TASK TO COMPLETE: Omitting all pictures, retype the entries below exactly as given.

Entries taken from a collection
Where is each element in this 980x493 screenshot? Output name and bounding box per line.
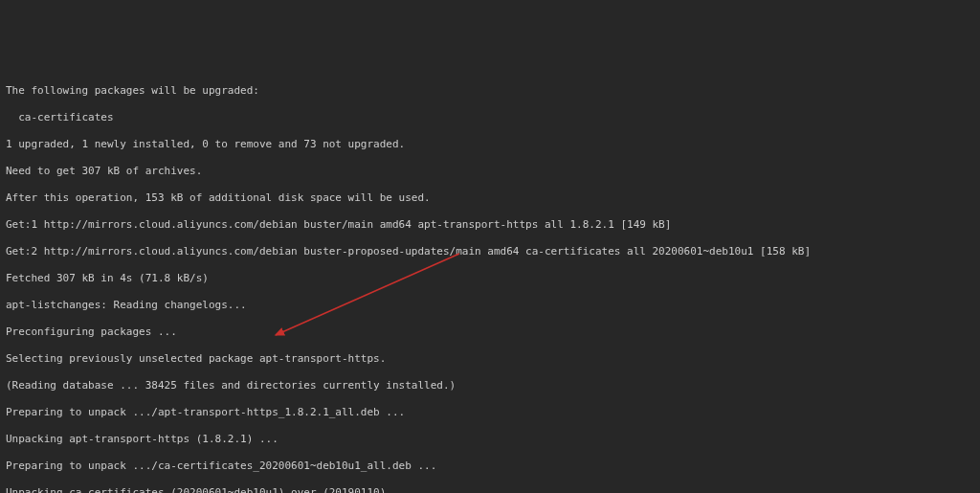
output-line: Selecting previously unselected package … — [6, 352, 974, 366]
output-line: Preconfiguring packages ... — [6, 325, 974, 339]
output-line: Get:2 http://mirrors.cloud.aliyuncs.com/… — [6, 245, 974, 258]
terminal-output[interactable]: The following packages will be upgraded:… — [0, 67, 980, 493]
output-line: (Reading database ... 38425 files and di… — [6, 379, 974, 392]
output-line: apt-listchanges: Reading changelogs... — [6, 299, 974, 312]
output-line: Unpacking ca-certificates (20200601~deb1… — [6, 486, 974, 493]
output-line: Preparing to unpack .../ca-certificates_… — [6, 459, 974, 473]
output-line: Fetched 307 kB in 4s (71.8 kB/s) — [6, 272, 974, 285]
output-line: 1 upgraded, 1 newly installed, 0 to remo… — [6, 138, 974, 151]
output-line: Unpacking apt-transport-https (1.8.2.1) … — [6, 433, 974, 446]
output-line: Preparing to unpack .../apt-transport-ht… — [6, 406, 974, 419]
output-line: ca-certificates — [6, 111, 974, 124]
output-line: The following packages will be upgraded: — [6, 84, 974, 98]
output-line: Need to get 307 kB of archives. — [6, 165, 974, 178]
output-line: After this operation, 153 kB of addition… — [6, 191, 974, 205]
output-line: Get:1 http://mirrors.cloud.aliyuncs.com/… — [6, 218, 974, 232]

YOUR RESPONSE:
Where is each element in this 980x493 screenshot? Output name and bounding box per line.
output-line: Selecting previously unselected package … — [6, 352, 974, 366]
output-line: Preconfiguring packages ... — [6, 325, 974, 339]
output-line: Get:2 http://mirrors.cloud.aliyuncs.com/… — [6, 245, 974, 258]
terminal-output[interactable]: The following packages will be upgraded:… — [0, 67, 980, 493]
output-line: (Reading database ... 38425 files and di… — [6, 379, 974, 392]
output-line: apt-listchanges: Reading changelogs... — [6, 299, 974, 312]
output-line: Unpacking ca-certificates (20200601~deb1… — [6, 486, 974, 493]
output-line: Preparing to unpack .../ca-certificates_… — [6, 459, 974, 473]
output-line: Fetched 307 kB in 4s (71.8 kB/s) — [6, 272, 974, 285]
output-line: 1 upgraded, 1 newly installed, 0 to remo… — [6, 138, 974, 151]
output-line: Unpacking apt-transport-https (1.8.2.1) … — [6, 433, 974, 446]
output-line: Preparing to unpack .../apt-transport-ht… — [6, 406, 974, 419]
output-line: ca-certificates — [6, 111, 974, 124]
output-line: The following packages will be upgraded: — [6, 84, 974, 98]
output-line: Need to get 307 kB of archives. — [6, 165, 974, 178]
output-line: After this operation, 153 kB of addition… — [6, 191, 974, 205]
output-line: Get:1 http://mirrors.cloud.aliyuncs.com/… — [6, 218, 974, 232]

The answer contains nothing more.